(Collected data entries)
------

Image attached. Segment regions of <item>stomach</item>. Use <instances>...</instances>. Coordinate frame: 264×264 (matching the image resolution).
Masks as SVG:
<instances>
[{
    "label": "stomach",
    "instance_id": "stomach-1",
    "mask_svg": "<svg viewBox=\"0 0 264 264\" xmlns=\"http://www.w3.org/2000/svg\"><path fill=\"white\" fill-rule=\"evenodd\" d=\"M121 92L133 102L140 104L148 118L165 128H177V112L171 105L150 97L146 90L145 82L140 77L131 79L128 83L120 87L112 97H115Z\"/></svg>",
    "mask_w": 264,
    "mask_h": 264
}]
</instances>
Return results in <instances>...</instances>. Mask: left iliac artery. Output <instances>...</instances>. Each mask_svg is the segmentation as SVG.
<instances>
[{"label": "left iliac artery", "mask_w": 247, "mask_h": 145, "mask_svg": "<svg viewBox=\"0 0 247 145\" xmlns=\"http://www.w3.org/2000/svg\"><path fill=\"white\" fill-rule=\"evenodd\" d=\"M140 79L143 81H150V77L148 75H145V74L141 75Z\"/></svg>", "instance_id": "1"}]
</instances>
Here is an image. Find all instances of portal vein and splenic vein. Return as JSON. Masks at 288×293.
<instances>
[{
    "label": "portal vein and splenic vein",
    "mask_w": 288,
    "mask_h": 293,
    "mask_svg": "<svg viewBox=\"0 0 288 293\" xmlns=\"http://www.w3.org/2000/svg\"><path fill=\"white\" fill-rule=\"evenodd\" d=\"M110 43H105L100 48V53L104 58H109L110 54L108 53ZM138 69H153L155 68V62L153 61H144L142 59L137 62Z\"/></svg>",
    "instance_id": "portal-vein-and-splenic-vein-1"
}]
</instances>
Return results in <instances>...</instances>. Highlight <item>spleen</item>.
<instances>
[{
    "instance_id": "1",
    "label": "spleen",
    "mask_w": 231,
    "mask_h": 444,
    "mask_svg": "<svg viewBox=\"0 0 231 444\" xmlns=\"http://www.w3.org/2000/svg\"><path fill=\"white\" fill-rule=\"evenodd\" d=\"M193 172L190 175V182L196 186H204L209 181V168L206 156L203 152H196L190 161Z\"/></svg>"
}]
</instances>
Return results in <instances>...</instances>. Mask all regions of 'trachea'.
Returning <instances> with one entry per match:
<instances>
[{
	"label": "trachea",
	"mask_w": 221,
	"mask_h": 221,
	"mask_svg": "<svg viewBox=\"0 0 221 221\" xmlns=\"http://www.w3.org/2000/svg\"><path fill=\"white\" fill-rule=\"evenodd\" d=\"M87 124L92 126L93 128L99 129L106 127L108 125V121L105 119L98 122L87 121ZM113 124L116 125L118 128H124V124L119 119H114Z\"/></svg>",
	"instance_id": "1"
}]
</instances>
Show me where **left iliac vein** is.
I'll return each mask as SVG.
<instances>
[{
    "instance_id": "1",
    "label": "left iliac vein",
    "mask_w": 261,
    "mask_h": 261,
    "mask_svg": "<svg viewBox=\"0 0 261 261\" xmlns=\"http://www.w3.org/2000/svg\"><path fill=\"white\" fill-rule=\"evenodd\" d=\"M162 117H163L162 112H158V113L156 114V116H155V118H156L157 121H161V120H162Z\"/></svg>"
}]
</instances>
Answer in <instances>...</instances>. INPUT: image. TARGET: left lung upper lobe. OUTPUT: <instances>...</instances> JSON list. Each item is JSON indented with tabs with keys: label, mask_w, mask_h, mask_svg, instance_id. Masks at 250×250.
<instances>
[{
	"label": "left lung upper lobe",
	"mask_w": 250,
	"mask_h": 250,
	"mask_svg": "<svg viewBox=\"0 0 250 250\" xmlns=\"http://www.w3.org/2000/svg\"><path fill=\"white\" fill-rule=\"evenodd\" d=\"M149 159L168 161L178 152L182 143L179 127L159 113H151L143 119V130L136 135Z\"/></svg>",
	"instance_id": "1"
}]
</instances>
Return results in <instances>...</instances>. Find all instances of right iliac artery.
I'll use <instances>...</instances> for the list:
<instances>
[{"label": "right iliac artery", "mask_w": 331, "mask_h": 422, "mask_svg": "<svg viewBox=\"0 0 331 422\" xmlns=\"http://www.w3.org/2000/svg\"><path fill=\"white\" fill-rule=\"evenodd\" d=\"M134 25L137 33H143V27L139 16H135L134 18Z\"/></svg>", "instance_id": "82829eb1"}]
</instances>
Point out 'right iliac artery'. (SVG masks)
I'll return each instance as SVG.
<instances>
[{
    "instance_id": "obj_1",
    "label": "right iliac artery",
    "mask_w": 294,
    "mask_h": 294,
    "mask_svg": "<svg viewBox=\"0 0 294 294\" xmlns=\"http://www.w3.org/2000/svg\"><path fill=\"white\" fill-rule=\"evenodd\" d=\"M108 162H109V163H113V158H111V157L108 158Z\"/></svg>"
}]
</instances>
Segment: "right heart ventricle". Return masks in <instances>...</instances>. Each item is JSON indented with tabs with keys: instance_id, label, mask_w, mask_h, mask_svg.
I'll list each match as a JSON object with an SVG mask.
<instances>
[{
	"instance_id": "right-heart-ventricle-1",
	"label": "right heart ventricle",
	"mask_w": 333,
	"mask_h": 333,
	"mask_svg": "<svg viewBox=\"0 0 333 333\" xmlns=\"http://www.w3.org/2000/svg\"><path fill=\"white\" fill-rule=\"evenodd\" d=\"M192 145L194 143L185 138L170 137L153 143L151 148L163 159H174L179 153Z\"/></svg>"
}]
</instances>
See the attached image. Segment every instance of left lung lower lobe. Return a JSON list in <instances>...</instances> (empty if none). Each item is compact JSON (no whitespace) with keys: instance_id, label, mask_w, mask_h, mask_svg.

------

- Task statement -
Please copy all of the data above exactly.

- Task solution -
Image attached. Segment regions of <item>stomach</item>. Use <instances>...</instances>. Coordinate frame: 264×264 (matching the image resolution).
Masks as SVG:
<instances>
[{
    "label": "stomach",
    "instance_id": "stomach-1",
    "mask_svg": "<svg viewBox=\"0 0 264 264\" xmlns=\"http://www.w3.org/2000/svg\"><path fill=\"white\" fill-rule=\"evenodd\" d=\"M121 92L133 102L140 104L148 118L165 128H177V112L171 105L150 97L146 90L145 82L140 77L131 79L128 83L120 87L112 97H115Z\"/></svg>",
    "mask_w": 264,
    "mask_h": 264
}]
</instances>
Return results in <instances>...</instances>. Mask: left iliac artery. Output <instances>...</instances>. Each mask_svg is the segmentation as SVG.
<instances>
[{"label": "left iliac artery", "mask_w": 247, "mask_h": 145, "mask_svg": "<svg viewBox=\"0 0 247 145\" xmlns=\"http://www.w3.org/2000/svg\"><path fill=\"white\" fill-rule=\"evenodd\" d=\"M140 79L143 81H150V77L148 75H145V74L141 75Z\"/></svg>", "instance_id": "1"}]
</instances>
Here is an image. Find all instances of portal vein and splenic vein. Return as JSON. Masks at 288×293.
<instances>
[{
    "label": "portal vein and splenic vein",
    "mask_w": 288,
    "mask_h": 293,
    "mask_svg": "<svg viewBox=\"0 0 288 293\" xmlns=\"http://www.w3.org/2000/svg\"><path fill=\"white\" fill-rule=\"evenodd\" d=\"M110 43H105L100 48V53L104 58H109L110 54L108 53ZM138 69H153L155 68V62L153 61H144L142 59L137 62Z\"/></svg>",
    "instance_id": "portal-vein-and-splenic-vein-1"
}]
</instances>
Return results in <instances>...</instances>. Highlight <item>spleen</item>.
<instances>
[{
    "instance_id": "1",
    "label": "spleen",
    "mask_w": 231,
    "mask_h": 444,
    "mask_svg": "<svg viewBox=\"0 0 231 444\" xmlns=\"http://www.w3.org/2000/svg\"><path fill=\"white\" fill-rule=\"evenodd\" d=\"M193 172L190 175V182L196 186H204L209 181V168L206 156L203 152H196L190 161Z\"/></svg>"
}]
</instances>
Return results in <instances>...</instances>. Mask all regions of 'trachea'.
Returning <instances> with one entry per match:
<instances>
[{
	"label": "trachea",
	"mask_w": 221,
	"mask_h": 221,
	"mask_svg": "<svg viewBox=\"0 0 221 221\" xmlns=\"http://www.w3.org/2000/svg\"><path fill=\"white\" fill-rule=\"evenodd\" d=\"M87 124L92 126L93 128L99 129L106 127L108 125V121L105 119L98 122L87 121ZM113 124L116 125L118 128H124V124L119 119H114Z\"/></svg>",
	"instance_id": "1"
}]
</instances>
Show me where **left iliac vein** is.
I'll return each mask as SVG.
<instances>
[{
    "instance_id": "1",
    "label": "left iliac vein",
    "mask_w": 261,
    "mask_h": 261,
    "mask_svg": "<svg viewBox=\"0 0 261 261\" xmlns=\"http://www.w3.org/2000/svg\"><path fill=\"white\" fill-rule=\"evenodd\" d=\"M162 117H163L162 112H158V113L156 114V116H155V118H156L157 121H161V120H162Z\"/></svg>"
}]
</instances>
Answer in <instances>...</instances>. INPUT: image. TARGET: left lung upper lobe. OUTPUT: <instances>...</instances> JSON list. Each item is JSON indented with tabs with keys: label, mask_w, mask_h, mask_svg, instance_id. Masks at 250×250.
<instances>
[{
	"label": "left lung upper lobe",
	"mask_w": 250,
	"mask_h": 250,
	"mask_svg": "<svg viewBox=\"0 0 250 250\" xmlns=\"http://www.w3.org/2000/svg\"><path fill=\"white\" fill-rule=\"evenodd\" d=\"M149 159L168 161L178 152L182 143L179 127L159 113H151L143 119V130L136 135Z\"/></svg>",
	"instance_id": "1"
}]
</instances>
Return results in <instances>...</instances>. Find all instances of right iliac artery.
I'll use <instances>...</instances> for the list:
<instances>
[{"label": "right iliac artery", "mask_w": 331, "mask_h": 422, "mask_svg": "<svg viewBox=\"0 0 331 422\" xmlns=\"http://www.w3.org/2000/svg\"><path fill=\"white\" fill-rule=\"evenodd\" d=\"M134 25L137 33H143V27L139 16H135L134 18Z\"/></svg>", "instance_id": "82829eb1"}]
</instances>
Point out 'right iliac artery'. (SVG masks)
I'll return each instance as SVG.
<instances>
[{
    "instance_id": "obj_1",
    "label": "right iliac artery",
    "mask_w": 294,
    "mask_h": 294,
    "mask_svg": "<svg viewBox=\"0 0 294 294\" xmlns=\"http://www.w3.org/2000/svg\"><path fill=\"white\" fill-rule=\"evenodd\" d=\"M108 162H109V163H113V158H111V157L108 158Z\"/></svg>"
}]
</instances>
Segment: "right heart ventricle". Return masks in <instances>...</instances>. Each item is JSON indented with tabs with keys: instance_id, label, mask_w, mask_h, mask_svg.
I'll list each match as a JSON object with an SVG mask.
<instances>
[{
	"instance_id": "right-heart-ventricle-1",
	"label": "right heart ventricle",
	"mask_w": 333,
	"mask_h": 333,
	"mask_svg": "<svg viewBox=\"0 0 333 333\" xmlns=\"http://www.w3.org/2000/svg\"><path fill=\"white\" fill-rule=\"evenodd\" d=\"M192 145L194 143L185 138L170 137L153 143L151 148L163 159H174L179 153Z\"/></svg>"
}]
</instances>
See the attached image. Segment every instance of left lung lower lobe. Return a JSON list in <instances>...</instances> (empty if none). Each item is compact JSON (no whitespace) with keys: instance_id, label, mask_w, mask_h, mask_svg.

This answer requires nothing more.